● Assignment:
From the first line to the last, restate the records word for word, skipping the pictures.

● Input material:
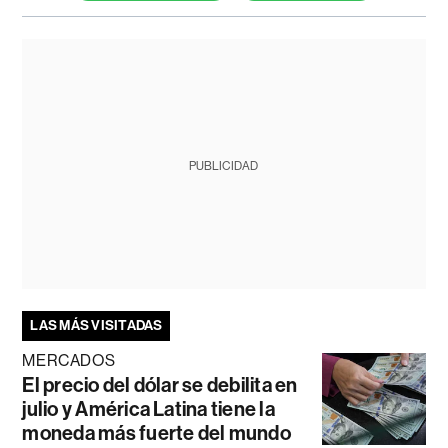
PUBLICIDAD
LAS MÁS VISITADAS
MERCADOS
El precio del dólar se debilita en
julio y América Latina tiene la
moneda más fuerte del mundo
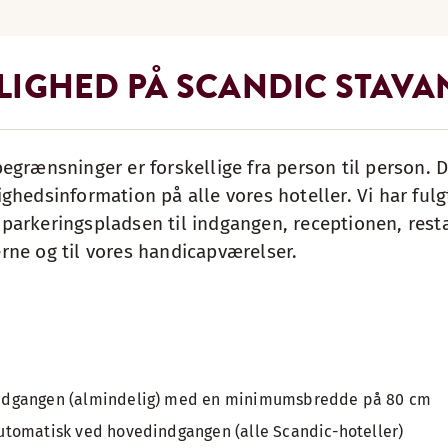
LIGHED PÅ SCANDIC STAVA
begrænsninger er forskellige fra person til person. De
ighedsinformation på alle vores hoteller. Vi har ful
 parkeringspladsen til indgangen, receptionen, rest
rne og til vores handicapværelser.
ndgangen (almindelig) med en minimumsbredde på 80 cm
utomatisk ved hovedindgangen (alle Scandic-hoteller)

● Solution:
PUBLICIDAD
LAS MÁS VISITADAS
MERCADOS
El precio del dólar se debilita en
julio y América Latina tiene la
moneda más fuerte del mundo
LIGHED PÅ SCANDIC STAVA
begrænsninger er forskellige fra person til person. De
ighedsinformation på alle vores hoteller. Vi har ful
 parkeringspladsen til indgangen, receptionen, rest
rne og til vores handicapværelser.
ndgangen (almindelig) med en minimumsbredde på 80 cm
utomatisk ved hovedindgangen (alle Scandic-hoteller)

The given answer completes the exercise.